First, there is the Trail Blazers' Big Man Curse, which has afflicted everyone from Walton to Bowie, and then to Oden. I made a joke or two about Leonard going "where centers go to die."
I know it was in bad taste, Portland, but I couldn't help myself.
But secondly, I am just not buying Leonard as a lottery pick. I live in Illini country, and I work for a television news station that covers the team pretty heavily. I have watched a lot of Big Ten basketball, and what I saw in Meyers Leonard is a talented, athletic big man whose mind hasn't caught up with his body.
The first thing that stands out about Leonard is the fact that he is physically impressive. He is 7'1" and impressively quick for someone his size. He also can jump well for someone his size and has very little body fat on his frame.
To put it shortly, Leonard has the physique of someone born to play basketball.
Offensively, he has a lot of potential as a scorer. Obviously, he is physically gifted, meaning not many other players will be able to handle him down on the block. He can shoot right over most defenders, even in the NBA level.
Leonard also shoots around 70 percent from the free-throw line, so Hack-a-Shaq methods of defending him need not apply. He has shown glimpses of being able to set his feet and knock down mid-range jumpers, which will make him even harder to defend.
The most impressive thing about Leonard is ability to draw double teams and make good passes in that situation. He is often criticized for his basketball IQ, but has a knack for making the right pass at the right time.

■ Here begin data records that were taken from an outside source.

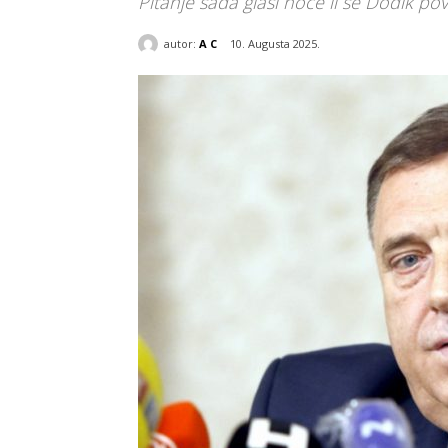
Pitanje sada glasi hoće li se Dodik povu
autor:
A C
10. Augusta 2025.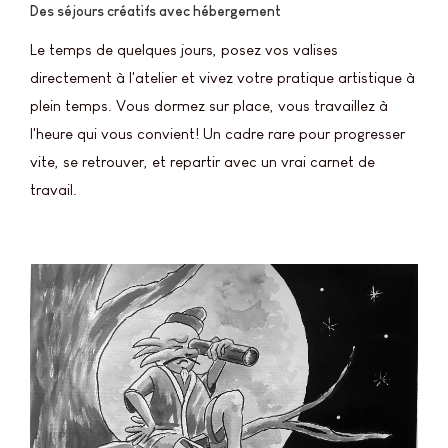
Des séjours créatifs avec hébergement
Le temps de quelques jours, posez vos valises
directement à l'atelier et vivez votre pratique artistique à
plein temps. Vous dormez sur place, vous travaillez à
l'heure qui vous convient! Un cadre rare pour progresser
vite, se retrouver, et repartir avec un vrai carnet de
travail.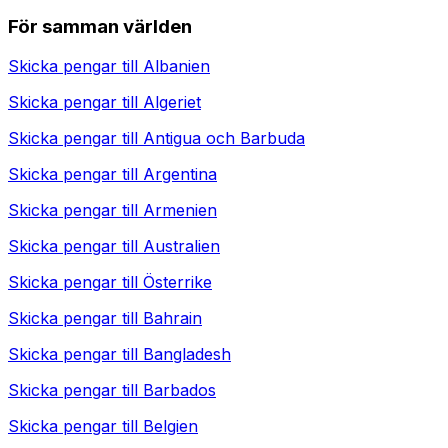
För samman världen
Skicka pengar till
Albanien
Skicka pengar till
Algeriet
Skicka pengar till
Antigua och Barbuda
Skicka pengar till
Argentina
Skicka pengar till
Armenien
Skicka pengar till
Australien
Skicka pengar till
Österrike
Skicka pengar till
Bahrain
Skicka pengar till
Bangladesh
Skicka pengar till
Barbados
Skicka pengar till
Belgien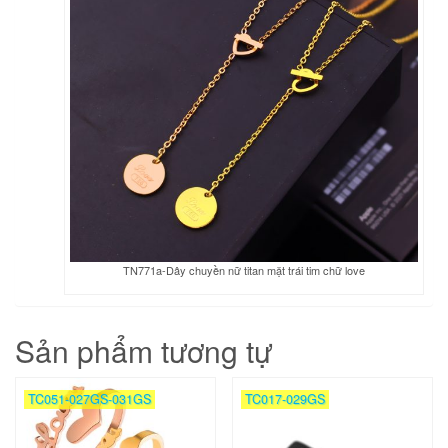
TN771a-Dây chuyền nữ titan mặt trái tim chữ love
Sản phẩm tương tự
TC051-027GS-031GS
TC017-029GS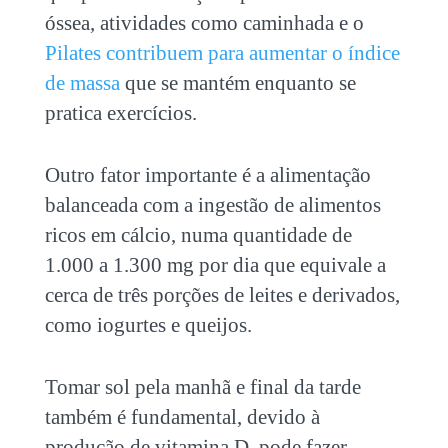
óssea, atividades como caminhada e o
Pilates contribuem para aumentar o índice
de massa
que se mantém enquanto se
pratica exercícios.
Outro fator importante é a alimentação
balanceada com a ingestão de alimentos
ricos em cálcio, numa quantidade de
1.000 a 1.300 mg por dia que equivale a
cerca de três porções de leites e derivados,
como iogurtes e queijos.
Tomar sol pela manhã e final da tarde
também é fundamental, devido à
produção de vitamina D, pode fazer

Defensively, he plays with a lot of effort, but has a tendency to make some really, really dumb fouls. At the NBA level, players like LeBron, Durant and Melo are going to be going into him in the paint, so Leonard needs to work on making smart fouls. He should match up defensively with other centers and even some power forwards fairly well because of his agility and decent quickness.
And finally, when it comes to defense, he has the potential to be a great shot-blocker. Leonard is tall, long and quick, allowing him to get to and swat about any shot imaginable.

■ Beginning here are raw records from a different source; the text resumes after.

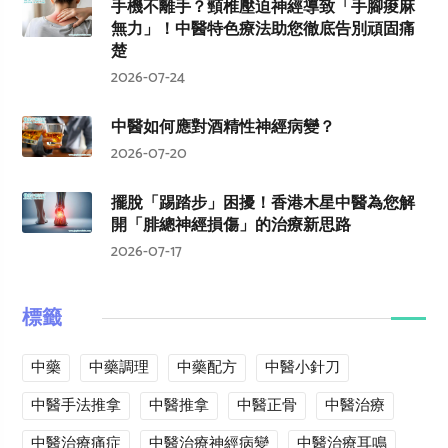
手機不離手？頸椎壓迫神經導致「手腳痠麻
無力」！中醫特色療法助您徹底告別頑固痛
楚
2026-07-24
中醫如何應對酒精性神經病變？
2026-07-20
擺脫「踢踏步」困擾！香港木星中醫為您解
開「腓總神經損傷」的治療新思路
2026-07-17
標籤
中藥
中藥調理
中藥配方
中醫小針刀
中醫手法推拿
中醫推拿
中醫正骨
中醫治療
中醫治療痛症
中醫治療神經病變
中醫治療耳鳴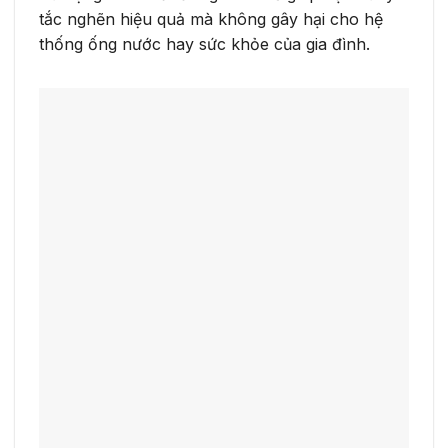
tắc nghẽn hiệu quả mà không gây hại cho hệ
thống ống nước hay sức khỏe của gia đình.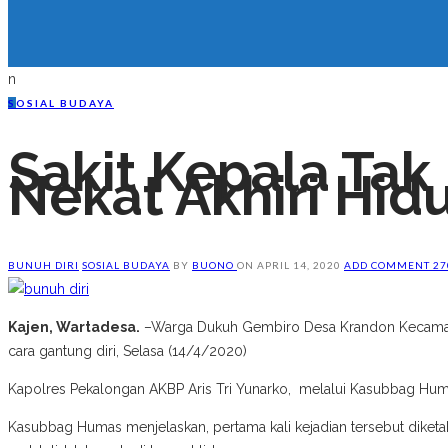
n
S
OSIAL BUDAYA
Sakit Kepala Ta
Nekat Akhiri Hid
BUNUH DIRI
SOSIAL BUDAYA
BY
BUONO
ON
APRIL 14, 2020
ADD COMMENT
27
Kajen, Wartadesa.
–Warga Dukuh Gembiro Desa Krandon Kecamatan
cara gantung diri, Selasa (14/4/2020)
Kapolres Pekalongan AKBP Aris Tri Yunarko, melalui Kasubbag Hum
Kasubbag Humas menjelaskan, pertama kali kejadian tersebut diketahu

Read everything about Leonard I just wrote that was good.
Got it? That is a tantalizing group of attributes.
However, he didn't show much, if any, consistency while playing at Illinois.

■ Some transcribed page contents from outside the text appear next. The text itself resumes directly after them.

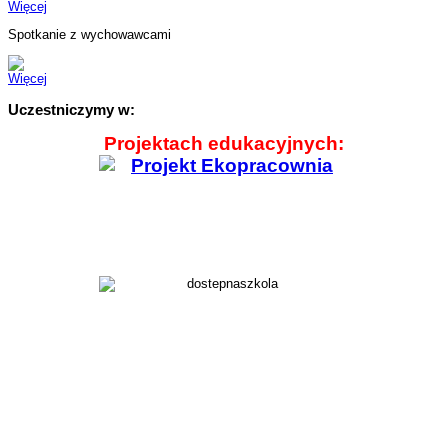
Więcej
Spotkanie z wychowawcami
Więcej
Uczestniczymy w:
Projektach edukacyjnych: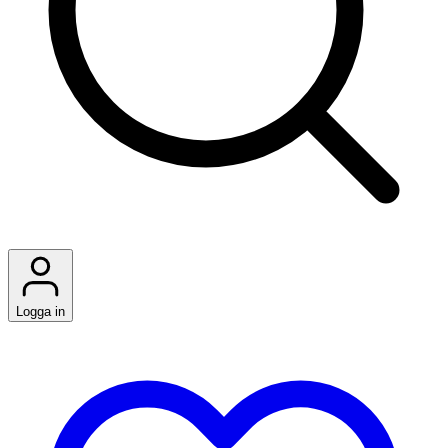
Logga in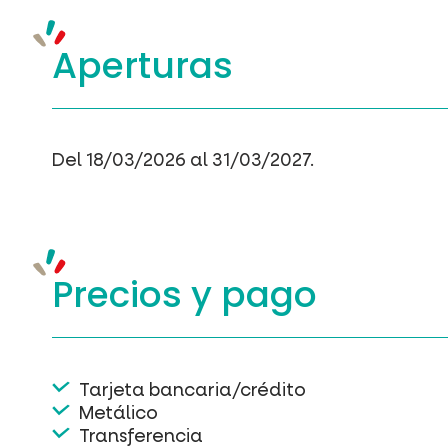
Aperturas
Del 18/03/2026 al 31/03/2027.
Precios y
pago
Tarjeta bancaria/crédito
Metálico
Transferencia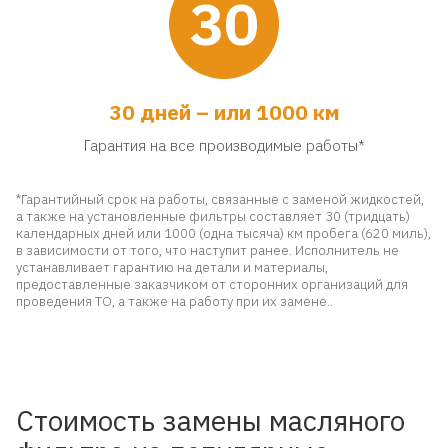
30
30 дней – или 1000 км
Гарантия на все производимые работы*
*Гарантийный срок на работы, связанные с заменой жидкостей,
а также на установленные фильтры составляет 30 (тридцать)
календарных дней или 1000 (одна тысяча) км пробега (620 миль),
в зависимости от того, что наступит ранее. Исполнитель не
устанавливает гарантию на детали и материалы,
предоставленные заказчиком от сторонних организаций для
проведения ТО, а также на работу при их замене..
Стоимость замены масляного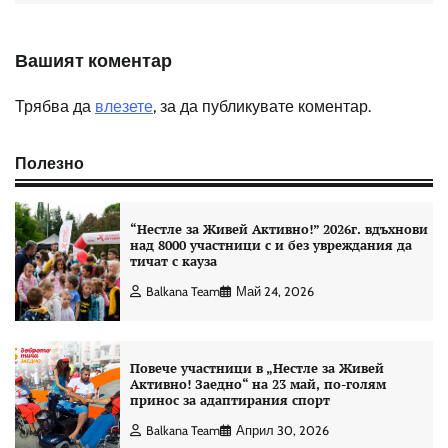
Вашият коментар
Трябва да
влезете
, за да публикувате коментар.
Полезно
“Нестле за Живей Aктивно!” 2026г. вдъхнови
над 8000 участници с и без увреждания да
тичат с кауза
Balkana Team
Май 24, 2026
Повече участници в „Нестле за Живей
Активно! Заедно“ на 23 май, по-голям
принос за адаптирания спорт
Balkana Team
Април 30, 2026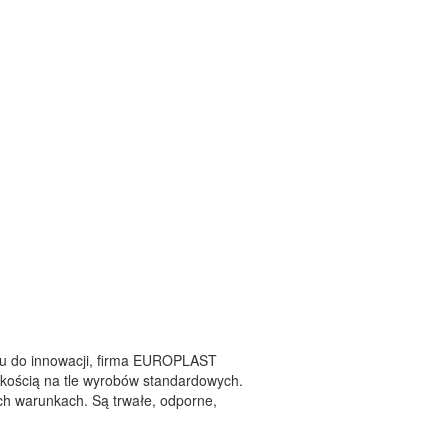
ciu do innowacji, firma EUROPLAST
kością na tle wyrobów standardowych.
ch warunkach. Są trwałe, odporne,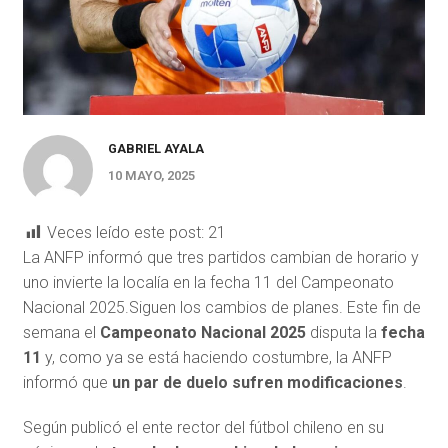
GABRIEL AYALA
10 MAYO, 2025
Veces leído este post:
21
La ANFP informó que tres partidos cambian de horario y
uno invierte la localía en la fecha 11 del Campeonato
Nacional 2025.Siguen los cambios de planes. Este fin de
semana el
Campeonato Nacional 2025
disputa la
fecha
11
y, como ya se está haciendo costumbre, la ANFP
informó que
un par de duelo sufren modificaciones
.
Según publicó el ente rector del fútbol chileno en su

Leonard seems to use his size as a crutch rather than something he can use in conjunction with great basketball fundamentals. He was just simply bigger than most of his opposition, so he hasn't felt the need to refine his game.
His low-post skills are questionable, and his footwork is subpar at this stage. Leonard is in need of training from someone like Hakeem Olajuwon. He has the agility to have a jaw-dropping array of low-post moves, but not the fundamentals to make that a reality.
Defensively, we've already covered his biggest issue, which is fouling. Someone of his size and speed should not have to resort to dumb fouls to keep someone from scoring; his presence should be enough to dissuade players from getting into the lane.
And every Illini fan knows that Leonard hasn't been the most mentally tough player we have ever seen. If he is not involved in a game early or starts off poorly, he simply disappears. You can tell within the first five minutes of a game the night Leonard is going to have, and that is sort of depressing.
What all of this boils down to is a player who is frequently frustrating. Leonard should be dominant every night, but he just isn't. The key to Leonard is figuring out how to fix what is going on between his ears.
What it comes down to with Leonard is coaching. The kid has all of the physical attributes to be very good at the NBA level, but he is very raw. His game definitely needs to be refined, so Leonard needs a great coach or mentor who pushes him and teaches him the tricks of the trade to be great.
Past the physical training, the kid just needs to get mentally tougher and learn how to play in the flow of the game. Leonard often seems caught between the need to dominate and the need to defer to his teammates. He needs to learn the skill of making plays as they come to him.
In short, Leonard is a project. Projects aren't usually lottery picks, but you can't change the past. If Leonard isn't particularly effective early on in his career, proceed with caution on calling him a bust.
It will probably be five years before we know what kind of player Meyers Leonard really is.